* [ACTION ITEM] Print the whole listing below exactly, skipping every picture.

* [DATA UNDER STUDY]
- - - -

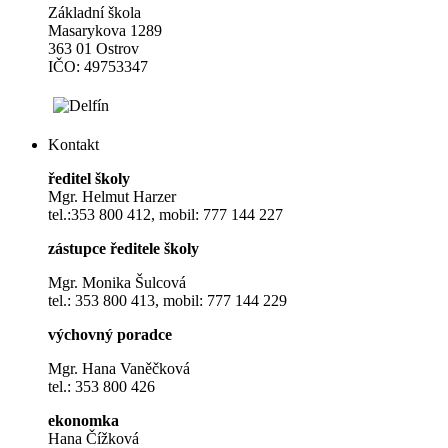
Základní škola
Masarykova 1289
363 01 Ostrov
IČO: 49753347
Kontakt
ředitel školy
Mgr. Helmut Harzer
tel.:353 800 412, mobil: 777 144 227
zástupce ředitele školy
Mgr. Monika Šulcová
tel.: 353 800 413, mobil: 777 144 229
výchovný poradce
Mgr. Hana Vaněčková
tel.: 353 800 426
ekonomka
Hana Čížková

- - - -

* [PROBLEM SOLUTION]
Základní škola
Masarykova 1289
363 01 Ostrov
IČO: 49753347
Kontakt
ředitel školy
Mgr. Helmut Harzer
tel.:353 800 412, mobil: 777 144 227
zástupce ředitele školy
Mgr. Monika Šulcová
tel.: 353 800 413, mobil: 777 144 229
výchovný poradce
Mgr. Hana Vaněčková
tel.: 353 800 426
ekonomka
Hana Čížková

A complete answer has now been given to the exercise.